I agree with Foyle’s point that even with successful AGI alignment the socioeconomic implications are huge, but that’s a discussion for another day...
I think it is also good to consider that it’s the good-but-not-great hardware that has the best price-performance at any given point in time. The newest and best chips will always have a price premium. The chips one generation ago will be comparatively much cheaper per unit of performance. This has been generally true since I’ve started recording this kind of information.

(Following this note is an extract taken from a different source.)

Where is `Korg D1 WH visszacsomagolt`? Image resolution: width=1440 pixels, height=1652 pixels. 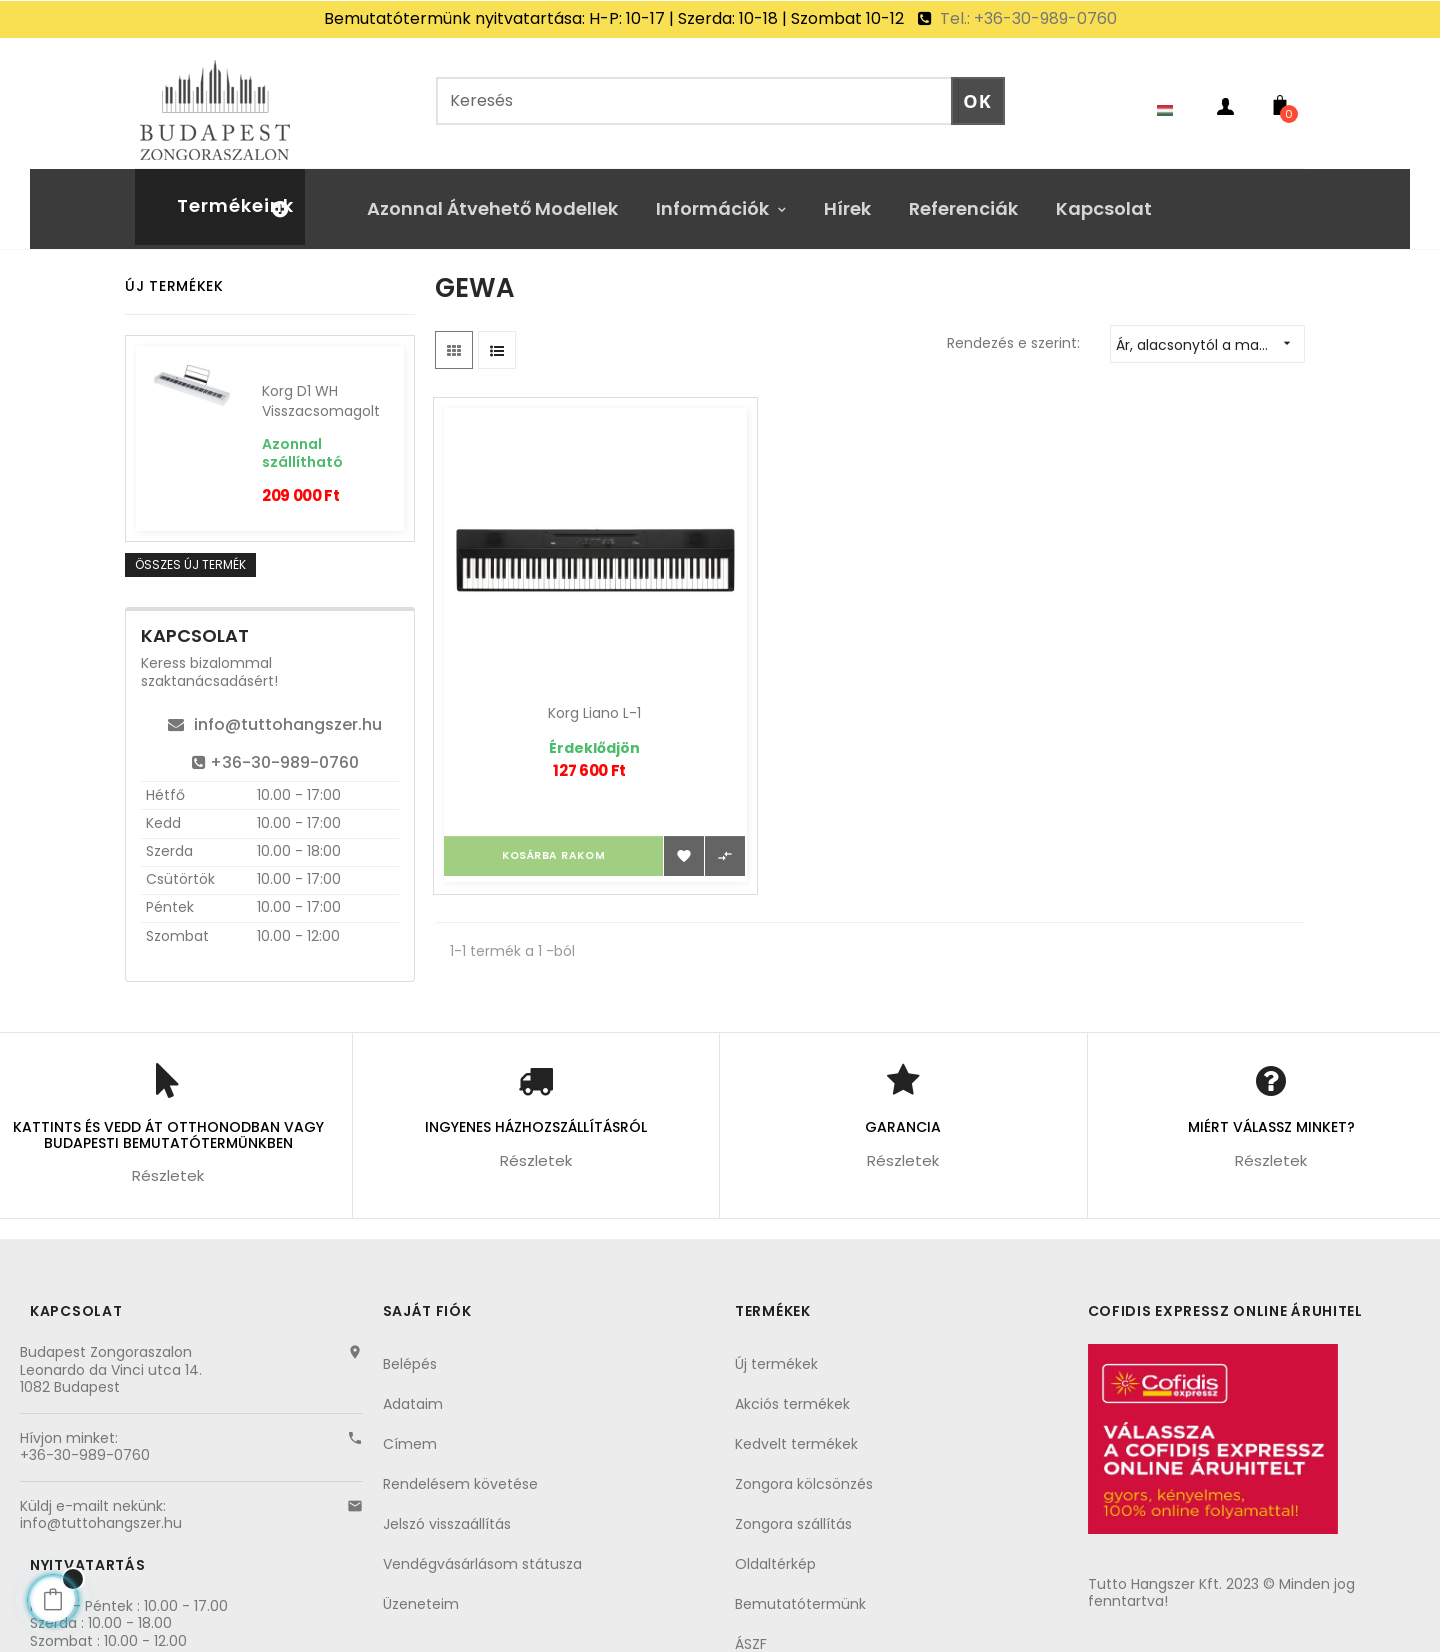 Korg D1 WH visszacsomagolt is located at coordinates (321, 387).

As I think I mentioned in another comment, I didn’t mention Moore’s law at all because it has relatively little to do with the price-performance trend. It certainly is easy to end up with a superexponential trend when you have an (economic) exponential trend inside a (technological) exponential trend, but as other commenters point out, the economic term itself is probably superexponential, meaning we shouldn’t be surprised to see price-performance to fall more quickly than exponential even without exponential progress in chip speed.